The Structure and Function of Muscular Tissue Types

Muscular Tissue: Structure and Components

Muscles are made up of highly specialized, thin, and elongated cells called muscle fibers. The muscle fibers contain specialized cytoplasm called sarcoplasm that contains a network of membranes called the sarcoplasmic reticulum. The muscle fibers may be bounded by the cell membrane called the sarcolemma. Each muscle fiber may contain numerous longitudinal fibrils called myofibrils.

Basic Physiological Properties of Muscle Tissue

  1. Contractility
  2. Excitability
  3. Extensibility
  4. Elasticity

Types of Muscle

  1. Skeletal Muscle
  2. Smooth Muscle
  3. Cardiac Muscle

1. Skeletal Muscle

  • It acquires its name because most of these muscles are attached to the skeleton, enabling movement.
  • Also known as Striated Muscle because its cells (fibers) are composed of alternating light and dark bands (stripes).
  • Also known as Voluntary Muscle.
Structure of Skeletal Muscle
  1. Composed of muscle fibers. Each muscle fiber is long, cylindrical-shaped, and contains numerous nuclei.
  2. Each fiber is approximately 1.2 inches long and 0.004 inches in diameter. (The longest fiber is the Sartorius muscle, 12 inches; the shortest fiber is the Stapedius muscle, 0.04 inches.)
  3. Each fiber contains numerous myofibrils, which are made up of thick and thin threads called myofilaments.
  4. Thick myofilaments are composed of larger proteins (e.g., Myosin).
  5. Thin myofilaments are composed of smaller proteins, such as actin.
  6. An overlapping of thick myosin and thin actin myofilaments produces the dark A band (anisotropic band), which does not allow light to pass.
  7. When viewed with a light microscope, skeletal tissue shows a pattern of alternating light and dark bands. The bands are caused by the arrangement of actin and myosin myofilaments in the muscle fiber.
  8. Thin actin myofilaments alone produce the light I band (isotropic band), which allows light to pass.
  9. Cutting across each I band is a dark Z line.
  10. Within the A band is a somewhat lighter H zone (Hensen’s disk), which consists only of myosin myofilaments.
  11. The area between two Z lines is known as the sarcomere, which is the fundamental contractile unit of the myofibril.
Functions of Skeletal Muscle

Skeletal muscles are voluntary in function. They bring about the movement of organs and locomotion of the body.

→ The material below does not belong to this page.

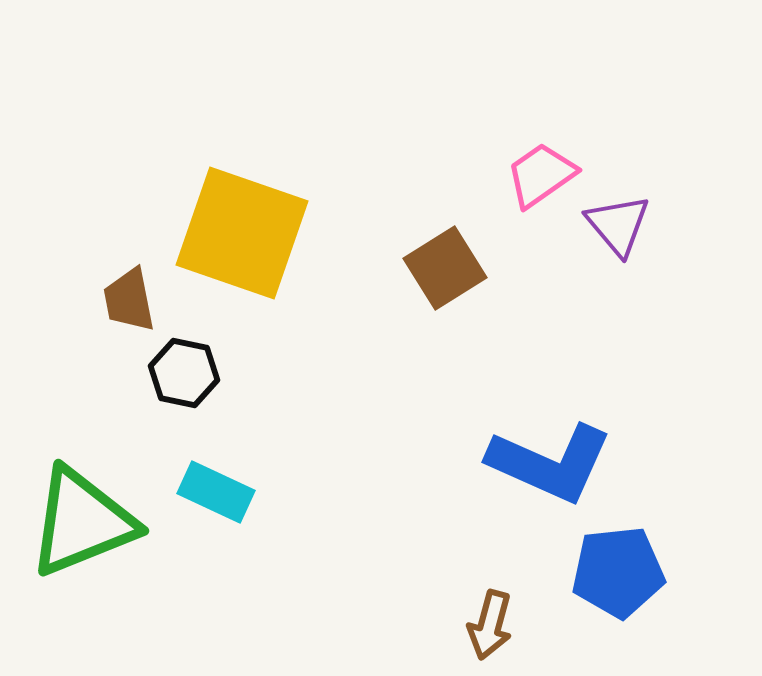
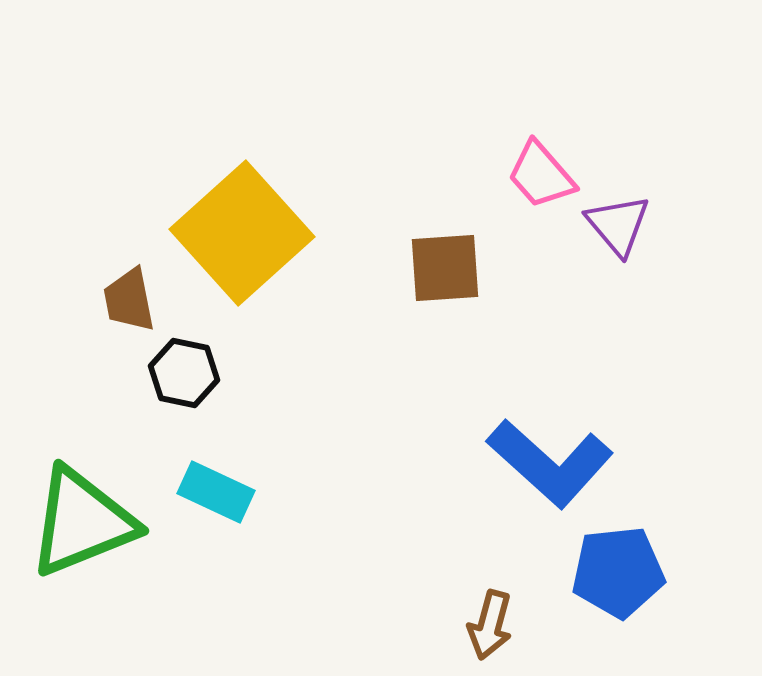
pink trapezoid: rotated 96 degrees counterclockwise
yellow square: rotated 29 degrees clockwise
brown square: rotated 28 degrees clockwise
blue L-shape: rotated 18 degrees clockwise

  1. Skeletal muscles undergo powerful and rapid contractions with short rest periods, and hence get fatigued easily.
  2. They are supplied by the Voluntary Nervous System (CNS and PNS).
  3. They require a large amount of energy, so they are supplied with blood vessels and numerous elongated mitochondria and glycogen granules.
  4. Found attached to the head, trunk, and limbs, and also in the body wall, tongue, pharynx, and esophagus.

2. Smooth Muscle

  • It gets its name because it is not striated and appears smooth under a microscope.
  • Also called Involuntary Muscle because it is controlled by the Autonomic Nervous System (ANS).
Structure of Smooth Muscle
  1. The muscle fiber is long (but not nearly as long as skeletal muscle fiber), spindle-shaped, and slender. It contains only one nucleus, situated at the center of the fiber at the broadest part.
  2. The smooth muscle fiber is enclosed by the sarcolemma and contains numerous longitudinal myofibrils.
  3. Actin and myosin myofilaments within the myofibrils are very thin and are arranged more randomly than in skeletal muscle, resulting in no visible stripes or striations.
Main Characteristics of Smooth Muscle
  1. Its contraction and relaxation periods are slower.
  2. Its action is rhythmical. Its contraction may last for 30 seconds or more, but it does not tire easily. Such sustained contraction plus the ability to stretch makes it suitable for the muscular control of organs like the stomach, intestine, urinary bladder, and uterus.

3. Cardiac Muscle

It is present only in the heart.

Structure and Function of Cardiac Muscle
  1. Under a microscope, they have similar striations as skeletal muscle.
  2. Cardiac muscle cells are closely packed, but each cell is nucleated and separated from others.
  3. The cells are joined end-to-end by specialized cell junctions called intercalated disks. These disks attach one cell to another with desmosomes, connect the myofibril filaments of adjacent cells, and contain gap junctions that help to synchronize the contraction of cardiac muscle by allowing impulse transmission from one cell to another.
  4. They contain light I bands and dark A bands; the intercalated disk always occurs at the location of the Z-line.
  5. Supplied by the Central and Autonomic Nervous Systems.
  6. The rhythmic contraction occurs on its own (autorhythmicity).
  7. They do not fatigue, so they are often called fatigue-less muscle.